The Rap Map locates the lyrics of Atlanta hip hop artists to create a map of the city based on narratives from historically marginalized communities rather than the traditional maps created by those in positions of power. Initially started by a Political Science grad student at GSU, the project now includes a growing number of undergraduates close reading an artist’s body of work for locations. Students are also researching where artists went to school, own businesses, and are doing philanthropic work. We are collecting more official GIS data sets as well, like police zones, census information, and city resources. As our data grows, we are working on ways to tell stories through various mapping platforms.
● Data collection
● Problem solving
● Close reading
● Data visualization
● Where is Atlanta located for hip hop artists?

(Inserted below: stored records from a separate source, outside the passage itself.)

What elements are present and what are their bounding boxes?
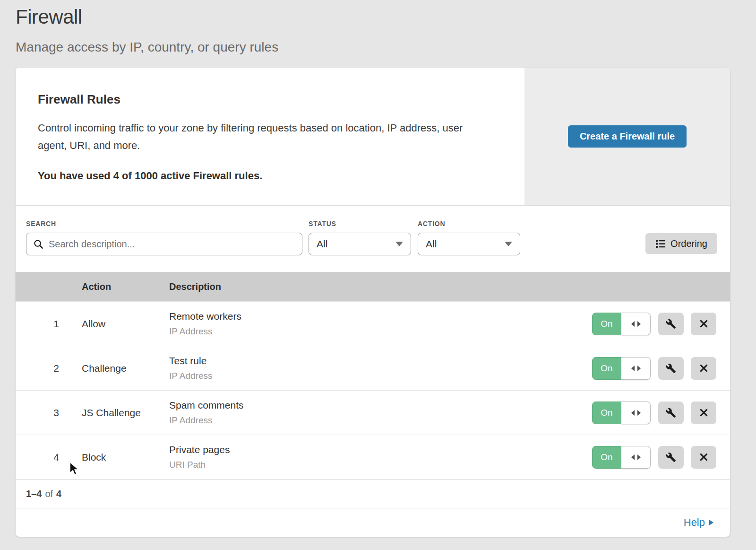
rule-description-cell: Private pages URI Path <box>169 444 592 470</box>
wrench-icon <box>666 408 676 418</box>
rule-controls: On <box>592 402 716 424</box>
search-input[interactable] <box>49 239 295 250</box>
caret-right-icon <box>637 366 641 371</box>
close-icon <box>699 408 709 418</box>
rule-enabled-toggle[interactable]: On <box>592 446 651 469</box>
caret-right-icon <box>637 454 641 460</box>
wrench-icon <box>666 319 676 329</box>
action-dropdown[interactable]: All <box>418 233 520 255</box>
chevron-right-icon <box>709 520 713 525</box>
status-dropdown[interactable]: All <box>309 233 411 255</box>
caret-right-icon <box>637 410 641 416</box>
close-icon <box>699 363 709 373</box>
table-header: Action Description <box>16 272 730 301</box>
edit-rule-button[interactable] <box>658 357 684 380</box>
rule-description-cell: Remote workers IP Address <box>169 311 592 337</box>
rule-match-type: IP Address <box>169 371 592 381</box>
ordering-button[interactable]: Ordering <box>645 233 717 254</box>
rule-enabled-toggle[interactable]: On <box>592 313 651 335</box>
wrench-icon <box>666 452 676 463</box>
rule-priority: 3 <box>16 407 59 419</box>
toggle-drag-handle[interactable] <box>621 446 651 469</box>
delete-rule-button[interactable] <box>691 313 716 335</box>
hero-text-block: Firewall Rules Control incoming traffic … <box>16 68 524 205</box>
usage-note: You have used 4 of 1000 active Firewall … <box>38 170 506 182</box>
delete-rule-button[interactable] <box>691 446 716 469</box>
rule-priority: 2 <box>16 363 59 374</box>
hero-title: Firewall Rules <box>38 92 506 107</box>
hero-section: Firewall Rules Control incoming traffic … <box>16 68 730 206</box>
help-link[interactable]: Help <box>684 516 713 529</box>
table-row: 1 Allow Remote workers IP Address On <box>16 301 730 346</box>
caret-down-icon <box>505 242 512 246</box>
caret-right-icon <box>637 321 641 327</box>
rule-priority: 1 <box>16 318 59 330</box>
rule-description: Private pages <box>169 444 592 455</box>
caret-down-icon <box>395 242 403 246</box>
rule-action: JS Challenge <box>82 407 169 419</box>
caret-left-icon <box>631 410 635 416</box>
rule-match-type: IP Address <box>169 415 592 426</box>
rule-match-type: IP Address <box>169 326 592 337</box>
toggle-on-segment[interactable]: On <box>592 313 621 335</box>
rule-action: Block <box>82 452 169 463</box>
page-header: Firewall Manage access by IP, country, o… <box>0 0 756 55</box>
pagination: 1–4 of 4 <box>16 479 730 508</box>
page-subtitle: Manage access by IP, country, or query r… <box>16 40 756 55</box>
rule-priority: 4 <box>16 452 59 463</box>
toggle-on-segment[interactable]: On <box>592 446 621 469</box>
create-firewall-rule-button[interactable]: Create a Firewall rule <box>568 125 687 148</box>
delete-rule-button[interactable] <box>691 402 716 424</box>
rule-action: Allow <box>82 318 169 330</box>
pagination-range: 1–4 <box>26 489 42 499</box>
status-dropdown-value: All <box>317 238 327 250</box>
create-rule-panel: Create a Firewall rule <box>524 68 730 205</box>
toggle-drag-handle[interactable] <box>621 357 651 380</box>
help-link-label: Help <box>684 516 705 529</box>
rule-description-cell: Spam comments IP Address <box>169 400 592 426</box>
table-row: 4 Block Private pages URI Path On <box>16 435 730 479</box>
table-row: 2 Challenge Test rule IP Address On <box>16 346 730 390</box>
ordering-button-label: Ordering <box>670 238 707 249</box>
column-header-description: Description <box>169 281 221 292</box>
rule-description: Remote workers <box>169 311 592 322</box>
rule-description-cell: Test rule IP Address <box>169 355 592 381</box>
edit-rule-button[interactable] <box>658 402 684 424</box>
table-row: 3 JS Challenge Spam comments IP Address … <box>16 390 730 435</box>
search-field[interactable] <box>26 233 302 255</box>
rule-controls: On <box>592 357 716 380</box>
toggle-on-segment[interactable]: On <box>592 402 621 424</box>
toggle-drag-handle[interactable] <box>621 313 651 335</box>
rule-controls: On <box>592 313 716 335</box>
wrench-icon <box>666 363 676 374</box>
filter-bar: SEARCH STATUS ACTION All All <box>16 206 730 272</box>
rule-description: Test rule <box>169 355 592 367</box>
pagination-total: 4 <box>56 489 61 499</box>
toggle-on-segment[interactable]: On <box>592 357 621 380</box>
status-label: STATUS <box>309 220 336 227</box>
bullet-list-icon <box>655 238 666 249</box>
action-label: ACTION <box>418 220 445 227</box>
rule-controls: On <box>592 446 716 469</box>
close-icon <box>699 319 709 329</box>
action-dropdown-value: All <box>426 238 437 250</box>
caret-left-icon <box>631 454 635 460</box>
page-title: Firewall <box>16 6 756 28</box>
rule-enabled-toggle[interactable]: On <box>592 357 651 380</box>
rule-match-type: URI Path <box>169 460 592 470</box>
toggle-drag-handle[interactable] <box>621 402 651 424</box>
delete-rule-button[interactable] <box>691 357 716 380</box>
column-header-action: Action <box>82 281 169 292</box>
rule-enabled-toggle[interactable]: On <box>592 402 651 424</box>
rules-table: 1 Allow Remote workers IP Address On <box>16 301 730 479</box>
edit-rule-button[interactable] <box>658 313 684 335</box>
close-icon <box>699 452 709 462</box>
hero-description: Control incoming traffic to your zone by… <box>38 119 487 154</box>
magnifier-icon <box>33 239 44 250</box>
caret-left-icon <box>631 321 635 327</box>
firewall-rules-card: Firewall Rules Control incoming traffic … <box>16 68 730 537</box>
caret-left-icon <box>631 366 635 371</box>
edit-rule-button[interactable] <box>658 446 684 469</box>
rule-description: Spam comments <box>169 400 592 411</box>
card-footer: Help <box>16 508 730 537</box>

● Why has the rap map spread into the suburbs and how is this connected to demographic shifts and gentrification?
● How does the rap map align and conflict with other maps of the city?
“My favorite thing about the project is looking at the lyrics and understanding and decoding them”
The South Asian Restaurant project explores the history of South Asian restaurants in Atlanta and the influence they have had on local communities. In the last century, the migration of people from South Asia due to geopolitical and economic reasons has created small yet influential immigrant communities and centers in America. Our project team has mapped out past and present restaurants and talked to restaurant owners and customers to collect personal narratives about South Asian eateries. We also collect historical data and research peculiar anomalies found in data archives. Our project team has also analyzed how region and dietary restrictions impact cuisine through compelling research and impressive interviews with restaurants. Our goal is to create an interactive multimedia map that examines the overall impact that South Asian cuisine has in the metropolitan area. This project was funded in part by the Kuhn Public History Endowment.
● Problem solving
● Advanced research skills
● Software fluency
● Data collection and visualization
● How has a map of South-Asian restaurants shifted over time, and how has that been connected to immigration patterns?
● How have South-Asian populations and restaurants affected the food culture in Atlanta?
● Why is there a hegemony of Indian food among South-Asian restaurants?
● How has the pandemic affected these restaurants in the last year?